From the entries below, pull out each line where "SECOND" appears.

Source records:
+ + + + + + +

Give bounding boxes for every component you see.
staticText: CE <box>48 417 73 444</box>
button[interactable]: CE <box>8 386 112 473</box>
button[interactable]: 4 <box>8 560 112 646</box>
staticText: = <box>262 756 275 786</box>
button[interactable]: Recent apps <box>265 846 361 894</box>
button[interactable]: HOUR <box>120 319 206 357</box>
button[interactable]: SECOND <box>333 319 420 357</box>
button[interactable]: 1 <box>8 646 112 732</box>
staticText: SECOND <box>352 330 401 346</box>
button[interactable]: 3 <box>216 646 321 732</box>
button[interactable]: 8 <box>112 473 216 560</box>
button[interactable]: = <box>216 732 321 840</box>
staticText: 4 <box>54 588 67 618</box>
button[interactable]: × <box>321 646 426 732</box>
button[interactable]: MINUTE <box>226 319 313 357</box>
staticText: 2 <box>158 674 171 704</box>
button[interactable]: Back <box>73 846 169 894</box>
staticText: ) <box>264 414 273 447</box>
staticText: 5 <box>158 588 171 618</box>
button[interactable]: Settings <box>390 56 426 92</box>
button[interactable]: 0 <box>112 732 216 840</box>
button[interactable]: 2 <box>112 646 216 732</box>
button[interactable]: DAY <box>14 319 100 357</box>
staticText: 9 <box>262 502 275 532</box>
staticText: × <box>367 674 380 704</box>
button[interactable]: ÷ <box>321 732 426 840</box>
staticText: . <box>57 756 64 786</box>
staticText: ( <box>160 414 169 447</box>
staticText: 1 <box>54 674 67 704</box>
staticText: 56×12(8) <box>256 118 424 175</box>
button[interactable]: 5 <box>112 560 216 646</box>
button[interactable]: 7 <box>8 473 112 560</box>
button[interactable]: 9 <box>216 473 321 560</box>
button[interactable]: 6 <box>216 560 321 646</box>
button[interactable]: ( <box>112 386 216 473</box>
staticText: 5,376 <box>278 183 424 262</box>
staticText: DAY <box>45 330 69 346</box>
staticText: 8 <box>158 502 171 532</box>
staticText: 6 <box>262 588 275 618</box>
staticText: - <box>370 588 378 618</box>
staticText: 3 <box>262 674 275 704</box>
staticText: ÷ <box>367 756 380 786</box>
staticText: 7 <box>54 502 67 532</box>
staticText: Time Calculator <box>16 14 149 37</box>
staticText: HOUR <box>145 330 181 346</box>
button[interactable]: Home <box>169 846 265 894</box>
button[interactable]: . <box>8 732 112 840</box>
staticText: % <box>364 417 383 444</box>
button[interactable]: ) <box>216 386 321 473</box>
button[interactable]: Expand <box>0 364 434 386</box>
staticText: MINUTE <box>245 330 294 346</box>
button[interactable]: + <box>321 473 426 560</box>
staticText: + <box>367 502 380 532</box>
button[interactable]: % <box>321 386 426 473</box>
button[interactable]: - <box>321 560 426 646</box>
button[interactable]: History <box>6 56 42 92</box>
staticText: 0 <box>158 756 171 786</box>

+ + + + + + +

Response to the task
button[interactable]: SECOND <box>333 319 420 357</box>
staticText: SECOND <box>352 330 401 346</box>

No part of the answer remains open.